▶ What is expected: Please output only the lines that begin at the line with "服裝帽繩抽繩彩色硅膠頭細繩" and run through the end of the entries below, exactly as written. Drop all pictures.

Start of Data supplied

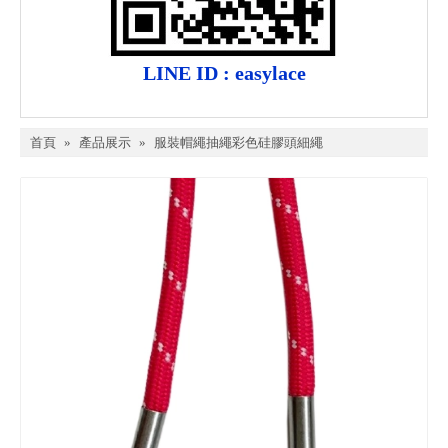
LINE ID : easylace
首頁
»
產品展示
»
服裝帽繩抽繩彩色硅膠頭細繩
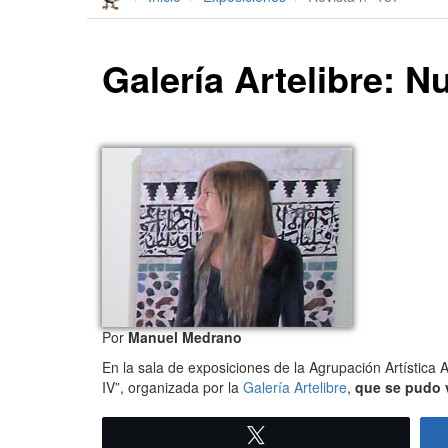
Galería Artelibre: N
Por
Manuel Medrano
En la sala de exposiciones de la Agrupación Artística
IV”, organizada por la
Galería Artelibre
,
que se pudo vi
Twittear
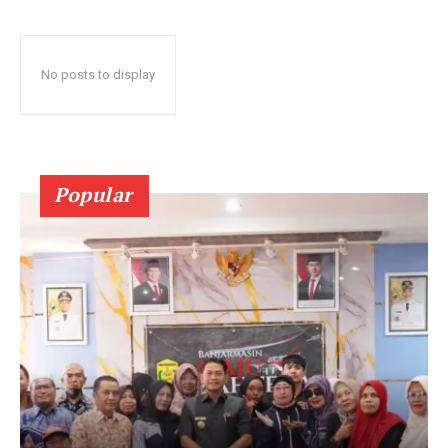
No posts to display
Popular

End of Data supplied

▶ Expected output:
服裝帽繩抽繩彩色硅膠頭細繩
Galería Artelibre: N
Por
Manuel Medrano
En la sala de exposiciones de la Agrupación Artística
IV”, organizada por la
Galería Artelibre
,
que se pudo vi
Twittear
No posts to display
Popular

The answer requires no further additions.